Top 3 States To Incorporate In
- Wyoming: Wyoming is unmatched for its combination of taxes, privacy and tough limited liability statutes. It’s the birthplace of the LLC afterall. No corporate income tax. No personal income tax. Strong business asset protection laws. Business-friendly legislation. You can’t beat a Wyoming LLC.
- Delaware: Delaware will be at the top of the list for many simply by default. Delaware has a legal system to deal purely with business disputes, privacy (not required to list member information on public documents) and possible tax advantages.
- New Mexico: For many years, the state of Nevada was on this list, but increased taxes and annual fees created an opening. New Mexico has no annual fees for LLCs, however, if the LLC pays federal taxes, it must pay a $50 franchise tax to the state. Membership privacy is unmatched in New Mexico and the personal income taxes are low.
How Do I Do Business in a New State With My Corporation?

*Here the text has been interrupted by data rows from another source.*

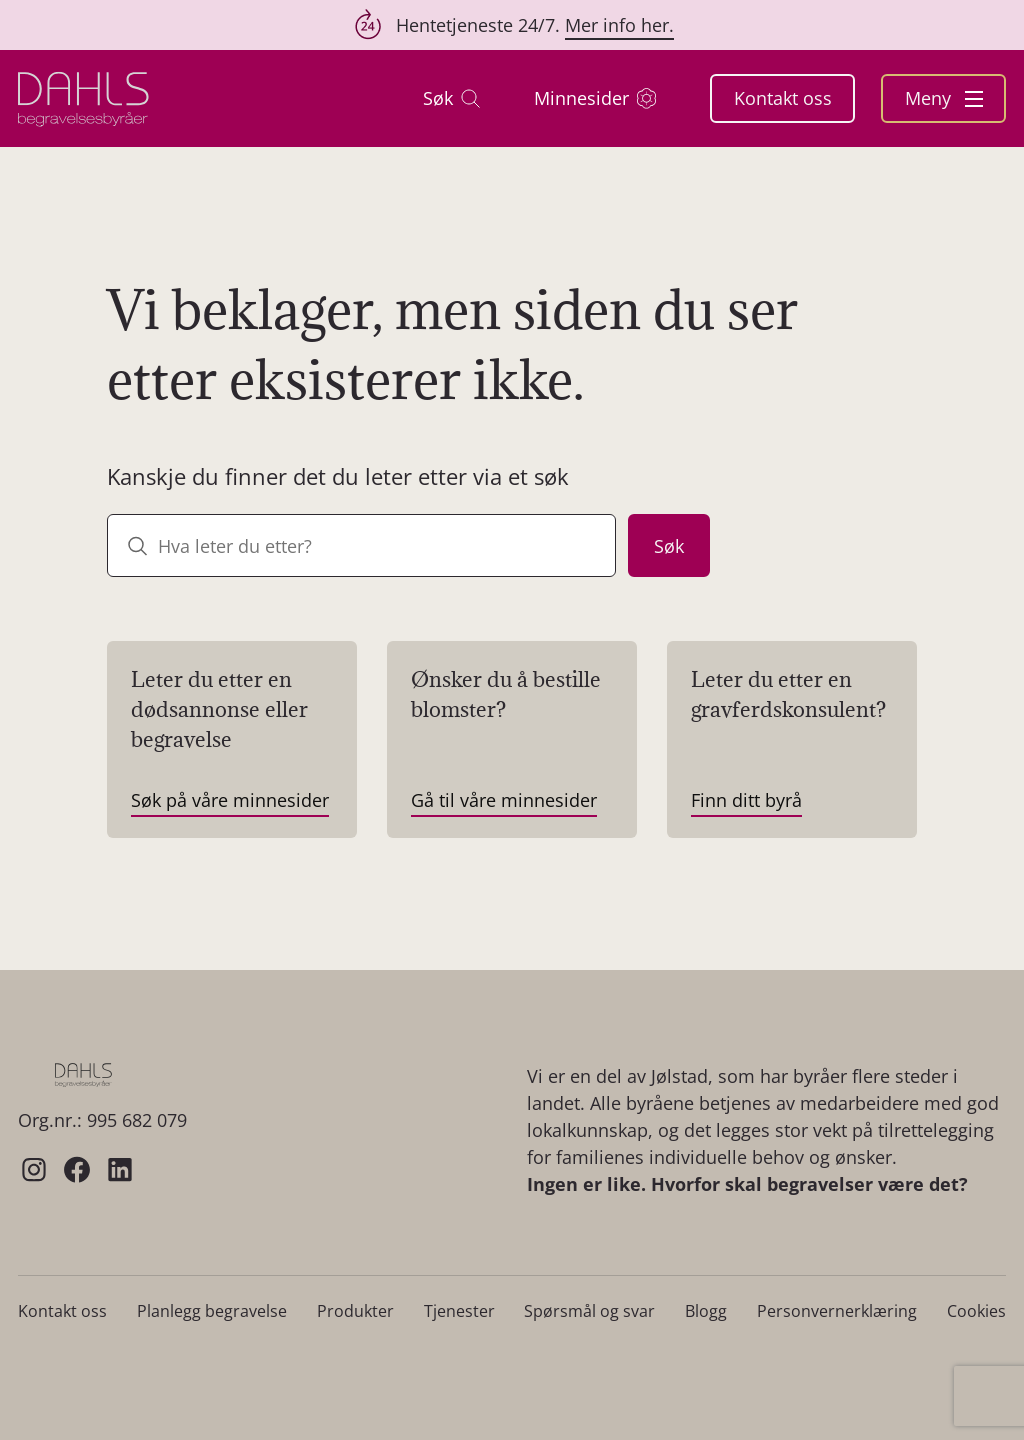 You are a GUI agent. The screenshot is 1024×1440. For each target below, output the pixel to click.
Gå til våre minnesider (504, 800)
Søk (451, 98)
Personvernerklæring (837, 1311)
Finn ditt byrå (746, 800)
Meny (944, 98)
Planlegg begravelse (212, 1311)
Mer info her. (619, 25)
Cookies (976, 1311)
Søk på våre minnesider (230, 800)
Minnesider (595, 98)
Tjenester (459, 1311)
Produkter (355, 1311)
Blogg (706, 1311)
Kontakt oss (783, 98)
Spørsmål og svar (589, 1311) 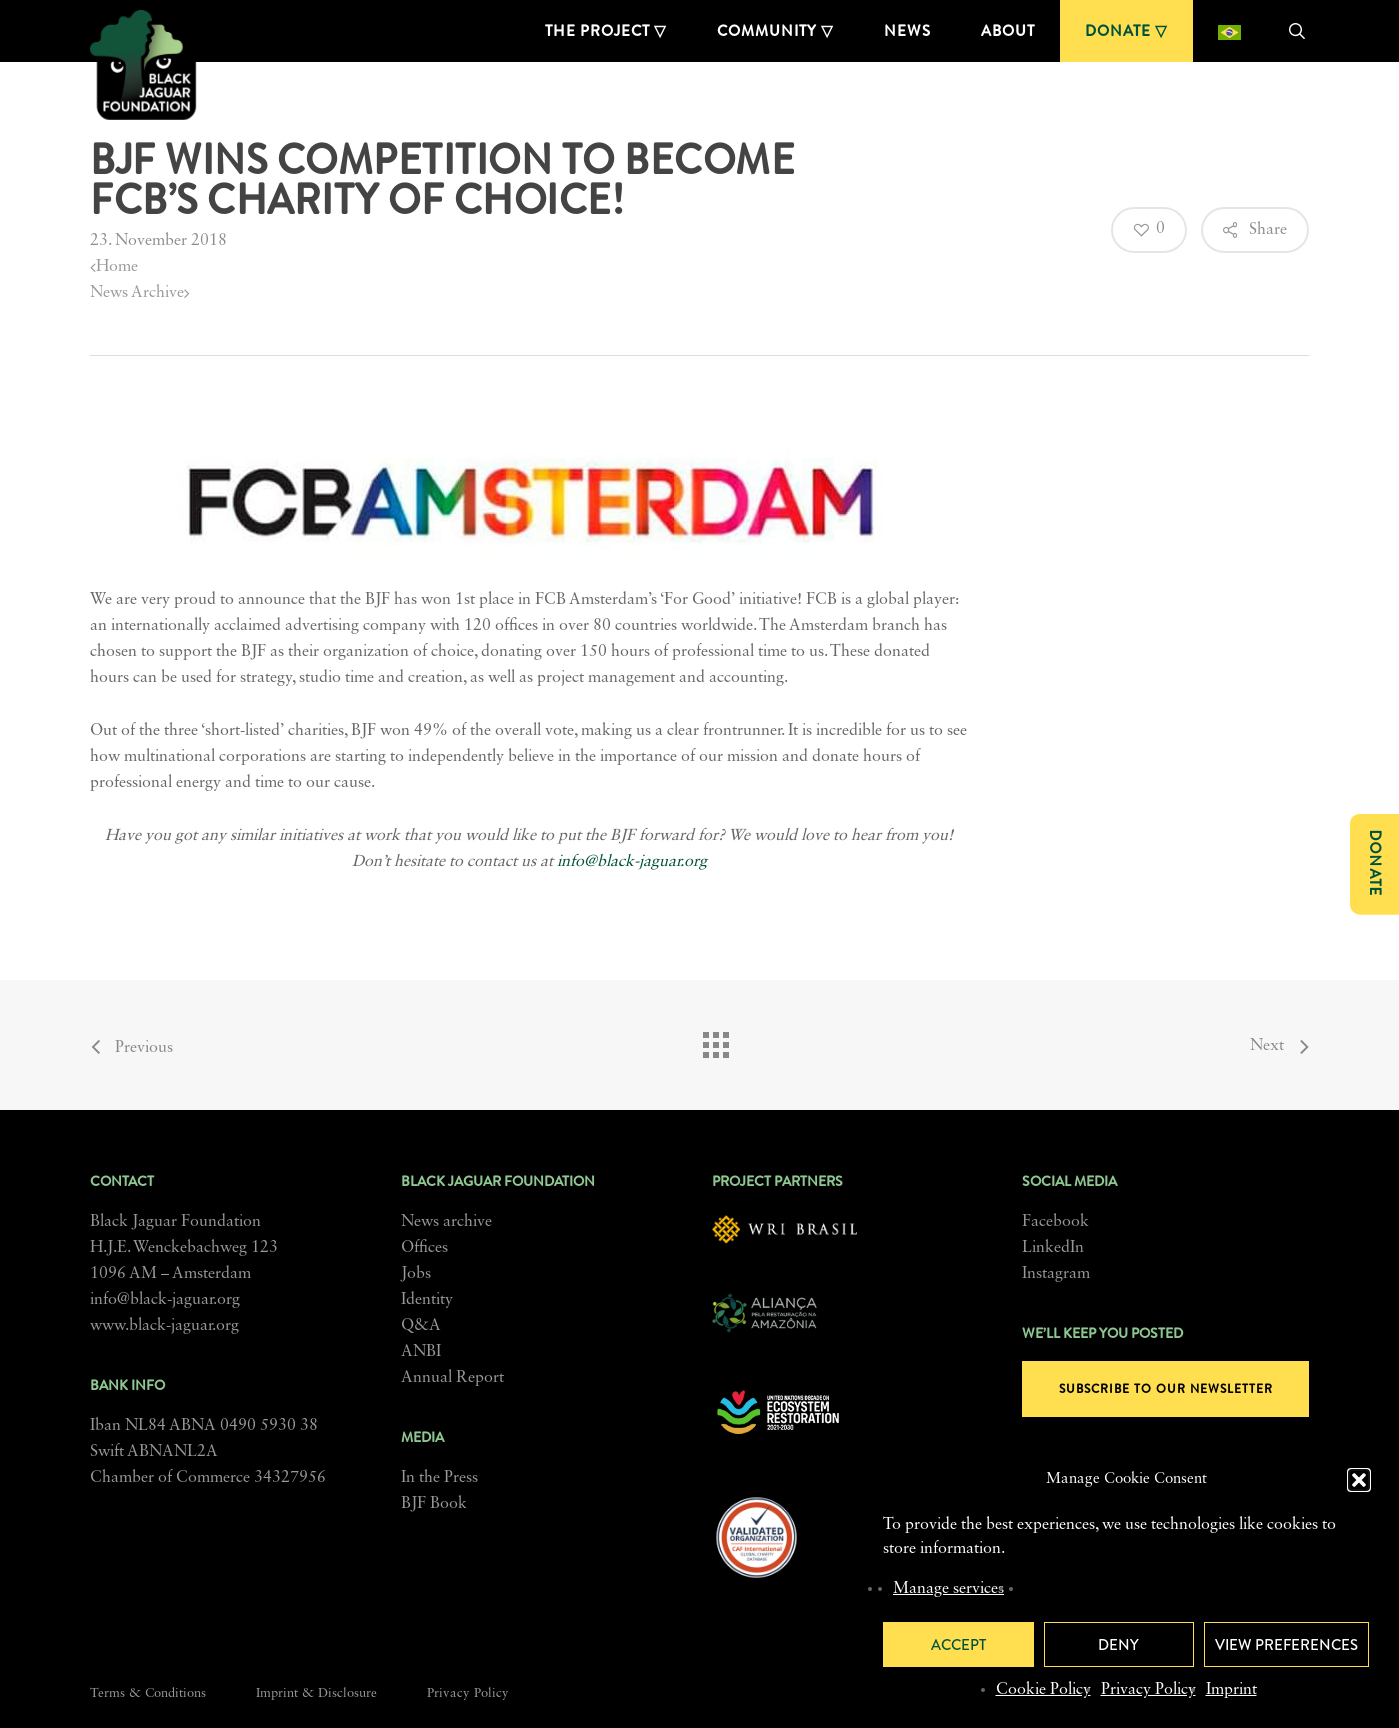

Anytime you begin doing business in a new state, you must register to do business in that state as a foreign LLC. Foreign LLC simply means you’re operating in a state other than the state where you originally formed the LLC. What constitutes doing business in a new state is somewhat debatable, but if your LLC has any physical presence in that state—an office with employees, company equipment or assets, etc.—you will likely have to register as a foreign LLC. The process to register to do business in a new state with an LLC is similar to the Articles of Organization. You file what is essentially new formation documents with that state, get another registered agent and services required to maintain good standing. You will also be required to pay taxes on profits gained from doing business in the new state and file annual reports with that state.